▶ ASSIGNMENT
Copy every line of the entries that has the string "Expand" in it.
########################################
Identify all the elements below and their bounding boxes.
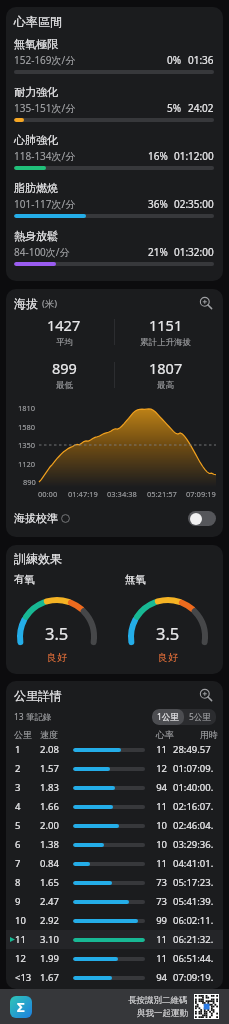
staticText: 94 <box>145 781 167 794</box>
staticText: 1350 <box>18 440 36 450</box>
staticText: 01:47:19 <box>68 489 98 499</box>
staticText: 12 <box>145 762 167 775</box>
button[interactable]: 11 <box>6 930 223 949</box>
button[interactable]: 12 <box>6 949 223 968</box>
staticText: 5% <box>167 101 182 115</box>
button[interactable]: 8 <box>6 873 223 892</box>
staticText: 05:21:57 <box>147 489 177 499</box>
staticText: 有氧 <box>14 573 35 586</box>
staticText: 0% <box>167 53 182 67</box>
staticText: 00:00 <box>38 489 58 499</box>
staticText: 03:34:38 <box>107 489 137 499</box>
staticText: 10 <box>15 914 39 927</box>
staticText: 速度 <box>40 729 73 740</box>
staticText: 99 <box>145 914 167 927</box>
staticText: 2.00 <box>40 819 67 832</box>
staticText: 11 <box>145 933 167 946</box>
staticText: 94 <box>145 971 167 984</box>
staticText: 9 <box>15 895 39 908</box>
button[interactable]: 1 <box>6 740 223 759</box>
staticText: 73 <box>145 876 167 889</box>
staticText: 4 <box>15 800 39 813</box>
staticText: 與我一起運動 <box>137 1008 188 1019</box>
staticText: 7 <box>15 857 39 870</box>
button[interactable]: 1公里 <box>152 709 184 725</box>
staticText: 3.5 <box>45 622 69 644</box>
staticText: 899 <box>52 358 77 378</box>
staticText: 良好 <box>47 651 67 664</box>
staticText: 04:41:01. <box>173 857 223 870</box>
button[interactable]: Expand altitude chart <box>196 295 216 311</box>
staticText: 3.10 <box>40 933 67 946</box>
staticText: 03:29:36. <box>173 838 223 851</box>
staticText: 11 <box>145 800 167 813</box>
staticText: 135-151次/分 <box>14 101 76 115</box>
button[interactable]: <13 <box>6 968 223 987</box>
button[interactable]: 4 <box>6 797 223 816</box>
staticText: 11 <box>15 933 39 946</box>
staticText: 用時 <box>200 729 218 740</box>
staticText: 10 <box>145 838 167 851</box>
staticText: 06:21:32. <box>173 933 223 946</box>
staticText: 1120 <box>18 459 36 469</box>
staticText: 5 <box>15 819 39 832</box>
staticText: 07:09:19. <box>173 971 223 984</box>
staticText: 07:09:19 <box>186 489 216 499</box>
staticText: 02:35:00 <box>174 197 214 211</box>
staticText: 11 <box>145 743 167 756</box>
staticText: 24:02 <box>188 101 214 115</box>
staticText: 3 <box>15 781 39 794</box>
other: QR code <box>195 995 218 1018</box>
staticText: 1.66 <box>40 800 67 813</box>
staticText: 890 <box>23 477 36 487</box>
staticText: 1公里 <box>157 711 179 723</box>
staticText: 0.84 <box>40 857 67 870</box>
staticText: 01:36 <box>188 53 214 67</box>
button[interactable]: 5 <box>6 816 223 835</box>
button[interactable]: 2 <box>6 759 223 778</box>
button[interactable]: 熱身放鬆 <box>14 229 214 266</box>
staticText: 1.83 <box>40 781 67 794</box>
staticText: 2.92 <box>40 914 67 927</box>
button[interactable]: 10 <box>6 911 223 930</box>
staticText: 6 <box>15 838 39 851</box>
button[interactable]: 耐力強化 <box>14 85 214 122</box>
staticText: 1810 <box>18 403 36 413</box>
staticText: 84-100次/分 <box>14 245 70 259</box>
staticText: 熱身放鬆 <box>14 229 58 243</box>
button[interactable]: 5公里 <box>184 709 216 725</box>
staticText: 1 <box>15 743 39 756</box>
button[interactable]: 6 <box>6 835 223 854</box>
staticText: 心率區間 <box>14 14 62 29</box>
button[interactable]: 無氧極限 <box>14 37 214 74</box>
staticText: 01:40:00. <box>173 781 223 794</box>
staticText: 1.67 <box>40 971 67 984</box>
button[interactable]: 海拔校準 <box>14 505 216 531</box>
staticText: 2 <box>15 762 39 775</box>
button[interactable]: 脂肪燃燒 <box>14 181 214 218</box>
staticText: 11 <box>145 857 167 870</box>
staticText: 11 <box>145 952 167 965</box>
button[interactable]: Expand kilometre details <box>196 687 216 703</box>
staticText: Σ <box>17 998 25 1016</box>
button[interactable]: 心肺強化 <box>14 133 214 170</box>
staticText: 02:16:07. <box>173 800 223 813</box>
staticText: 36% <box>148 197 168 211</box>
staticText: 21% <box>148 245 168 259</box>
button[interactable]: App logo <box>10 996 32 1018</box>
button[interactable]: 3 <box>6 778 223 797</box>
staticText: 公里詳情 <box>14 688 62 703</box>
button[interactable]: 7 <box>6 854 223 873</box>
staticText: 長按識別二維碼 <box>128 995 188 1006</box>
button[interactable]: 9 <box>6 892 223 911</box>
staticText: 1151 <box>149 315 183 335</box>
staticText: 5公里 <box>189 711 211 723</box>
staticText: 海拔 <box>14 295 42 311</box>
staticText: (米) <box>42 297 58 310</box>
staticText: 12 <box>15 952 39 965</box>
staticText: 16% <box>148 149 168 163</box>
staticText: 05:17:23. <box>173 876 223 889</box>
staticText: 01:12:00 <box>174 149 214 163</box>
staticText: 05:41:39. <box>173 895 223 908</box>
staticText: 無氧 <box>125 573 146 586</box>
########################################
▶ RESULT OF THIS EXERCISE
button[interactable]: Expand altitude chart <box>196 295 216 311</box>
button[interactable]: Expand kilometre details <box>196 687 216 703</box>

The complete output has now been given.